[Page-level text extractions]
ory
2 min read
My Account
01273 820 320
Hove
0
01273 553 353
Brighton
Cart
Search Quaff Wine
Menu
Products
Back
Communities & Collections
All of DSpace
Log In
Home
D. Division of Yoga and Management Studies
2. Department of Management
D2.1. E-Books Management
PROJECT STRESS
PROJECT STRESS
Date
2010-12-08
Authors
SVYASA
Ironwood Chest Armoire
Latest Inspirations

### EXERCISE DESCRIPTION
Transcribe all entries word for word.

### EXERCISE RESULT
ory
2 min read
My Account
01273 820 320
Hove
0
01273 553 353
Brighton
Cart
Search Quaff Wine
Menu
Products
Back
Communities & Collections
All of DSpace
Log In
Home
D. Division of Yoga and Management Studies
2. Department of Management
D2.1. E-Books Management
PROJECT STRESS
PROJECT STRESS
Date
2010-12-08
Authors
SVYASA
Ironwood Chest Armoire
Latest Inspirations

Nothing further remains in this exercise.